All this reminds me of the early days of ham radio or, for that matter, the 1970s, when personal computers came in the form of kits such as the MITS Altair 8800, and computer clubs sprang up where people could show what they got their tiny machine to do. These days news stories are having a galvanizing effect on would-be home printers. Consider TurboRoo, a disabled dog born without front legs, who was rescued and given a wheeled cart printed by 3-D methods in Indianapolis. TurboRoo, it is said, is adapting nicely to the cart and getting around just fine.

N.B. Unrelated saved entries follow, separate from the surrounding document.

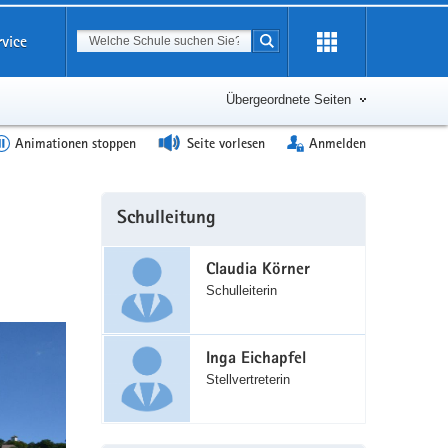
Suchbegriff
rvice
Suche starten
Erweiterung
öffnen
Übergeordnete Seiten
Animationen stoppen
Seite vorlesen
Anmelden
Weitere
Schulleitung
Information
Claudia Körner
Schulleiterin
Inga Eichapfel
Stellvertreterin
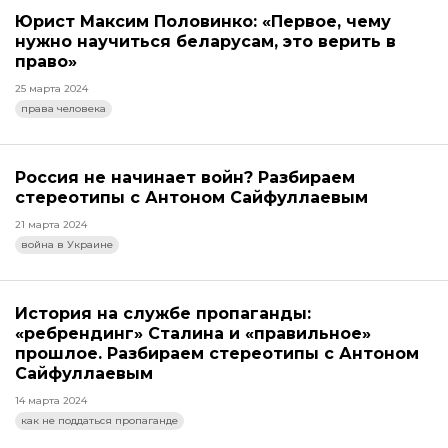
Юрист Максим Половинко: «Первое, чему
нужно научиться беларусам, это верить в
право»
25 марта 2024
права человека
Россия не начинает войн? Разбираем
стереотипы с Антоном Сайфуллаевым
21 марта 2024
война в Украине
История на службе пропаганды:
«ребрендинг» Сталина и «правильное»
прошлое. Разбираем стереотипы с Антоном
Сайфуллаевым
14 марта 2024
как не поддаться пропаганде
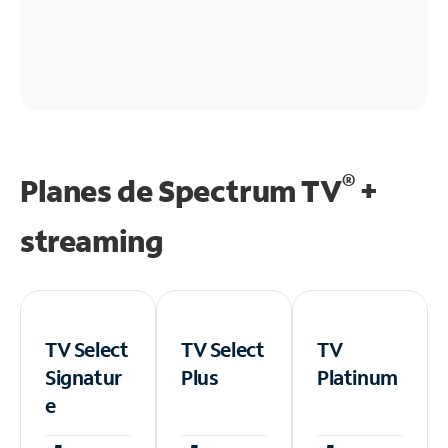
®
Planes de Spectrum TV
+
streaming
TV Select
TV Select
TV
Signatur
Plus
Platinum
e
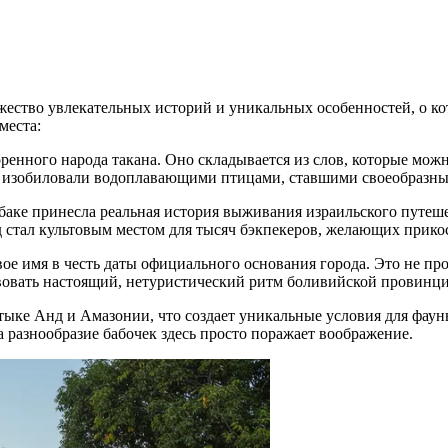
ество увлекательных историй и уникальных особенностей, о кот
места:
ренного народа такана. Оно складывается из слов, которые мож
ы изобиловали водоплавающими птицами, ставшими своеобразны
аке принесла реальная история выживания израильского путеше
д стал культовым местом для тысяч бэкпекеров, желающих прикос
ое имя в честь даты официального основания города. Это не прос
твовать настоящий, нетуристический ритм боливийской провинци
тыке Анд и Амазонии, что создает уникальные условия для фаун
 разнообразие бабочек здесь просто поражает воображение.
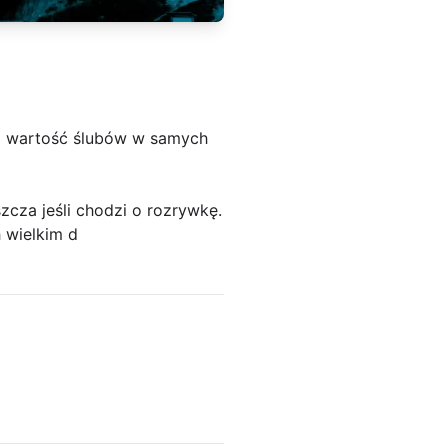
ita wartość ślubów w samych
cza jeśli chodzi o rozrywkę.
 wielkim d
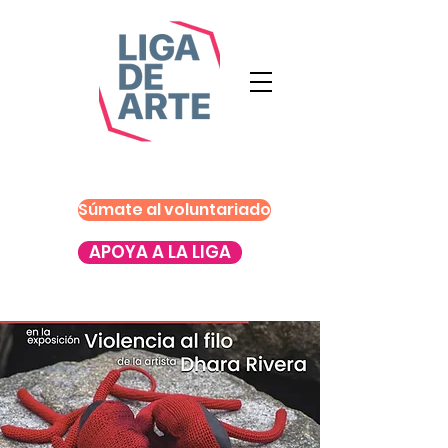
Súmate al voluntariado
APOYA A LA LIGA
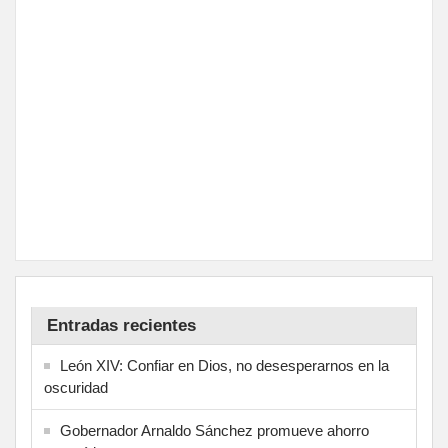
Entradas recientes
León XIV: Confiar en Dios, no desesperarnos en la
oscuridad
Gobernador Arnaldo Sánchez promueve ahorro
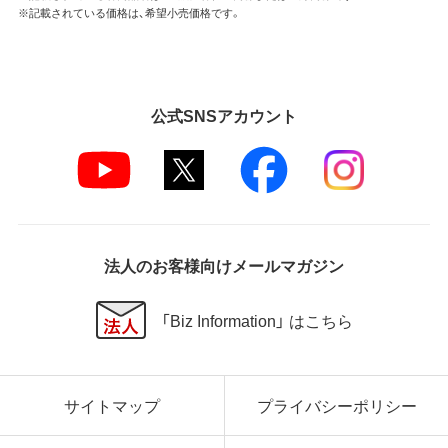
※記載されている価格は、希望小売価格です。
第4条 保証
弊社は本ソフトウェアに対していかなる保証も行い
ません。
公式SNSアカウント
第5条 損害賠償
弊社は、データの消失、業務の中断、逸失利益、精神的
損害等を含め、本ソフトウェアの使用または使用不能
に起因する直接的、間接的、特別、偶発的、結果的、そ
の他いかなる損害にも、一切の責任を負いません。
いかなる場合においても、弊社の責任の上限は、お客
様が購入商品の対価として支払った金額とします。
法人のお客様向けメールマガジン
第6条 輸出規制
「Biz Information」 はこちら
本契約の締結により、お客様は下記事項に同意するも
のとします。
本ソフトウェアが外国為替及び外国貿易法および米
サイトマップ
プライバシーポリシー
国輸出管理関連法規等に基づく輸出規制の対象とな
る可能性があることを認識の上、本ソフトウェアを輸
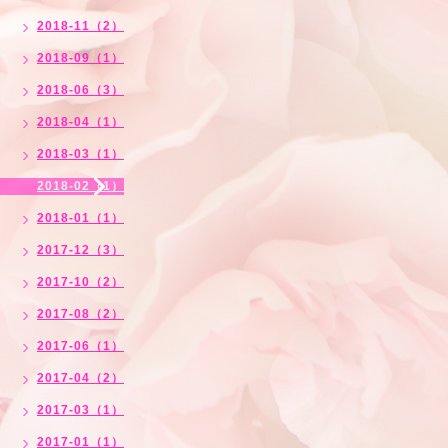
2018-11（2）
2018-09（1）
2018-06（3）
2018-04（1）
2018-03（1）
2018-02（1）
2018-01（1）
2017-12（3）
2017-10（2）
2017-08（2）
2017-06（1）
2017-04（2）
2017-03（1）
2017-01（1）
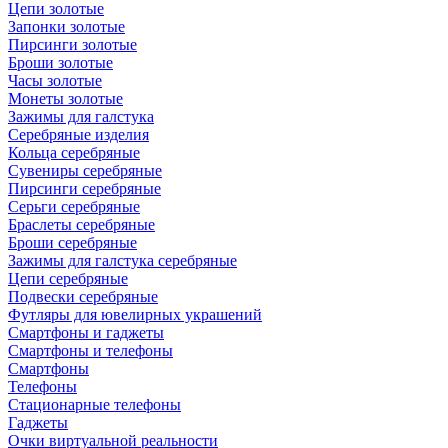
Цепи золотые
Запонки золотые
Пирсинги золотые
Броши золотые
Часы золотые
Монеты золотые
Зажимы для галстука
Серебряные изделия
Кольца серебряные
Сувениры серебряные
Пирсинги серебряные
Серьги серебряные
Браслеты серебряные
Броши серебряные
Зажимы для галстука серебряные
Цепи серебряные
Подвески серебряные
Футляры для ювелирных украшений
Смартфоны и гаджеты
Смартфоны и телефоны
Смартфоны
Телефоны
Стационарные телефоны
Гаджеты
Очки виртуальной реальности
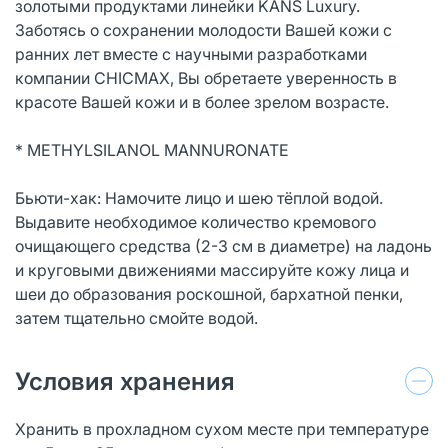
золотыми продуктами линейки KANS Luxury.
Заботясь о сохранении молодости Вашей кожи с
ранних лет вместе с научными разработками
компании CHICMAX, Вы обретаете уверенность в
красоте Вашей кожи и в более зрелом возрасте.
* METHYLSILANOL MANNURONATЕ
Бьюти-хак: Намочите лицо и шею тёплой водой.
Выдавите необходимое количество кремового
очищающего средства (2-3 см в диаметре) на ладонь
и круговыми движениями массируйте кожу лица и
шеи до образования роскошной, бархатной пенки,
затем тщательно смойте водой.
Условия хранения
Хранить в прохладном сухом месте при температуре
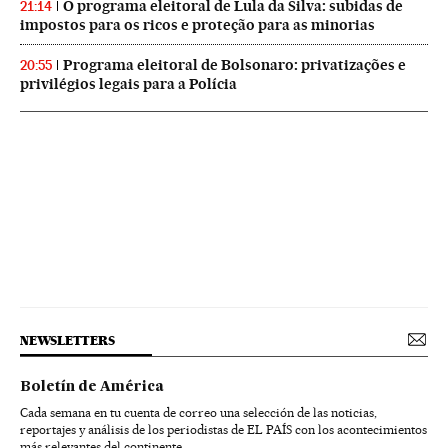
O programa eleitoral de Lula da Silva: subidas de
21:14
impostos para os ricos e proteção para as minorias
Programa eleitoral de Bolsonaro: privatizações e
20:55
privilégios legais para a Polícia
NEWSLETTERS
Boletín de América
Cada semana en tu cuenta de correo una selección de las noticias,
reportajes y análisis de los periodistas de EL PAÍS con los acontecimientos
más relevantes del continente.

Why 3-D printing is the story here is that as the little dog grows, a customized cart like this is going to need constant upgrades. How to do that on a one-off basis without paying a local manufacturer repeatedly to make the new parts? A MakerBot printer like the one used for TurboRoo can grow with the dog and produce just what the doctor ordered at a minimal cost. At the other end of the size scale, architects in the Netherlands are using a 20-foot-tall 3-D printer called KamerMaker to build modular rooms that snap together to create an entire house.
So maybe the analogy with Moore’s Law is more than just a curiosity. What lies ahead is the inevitable process of figuring out how consumers can go from printing trinkets and keychain fobs to more complex objects such as the saxophone a 3-D enthusiast named Olaf Diegel recently made. From a cultural perspective, 3-D printing is working its way into the manufacturing chain. A company called Local Motors will attempt to print an actual car this fall in Chicago. PCs surprised us by their power to change our lives. Is 3-D printing about to do the same?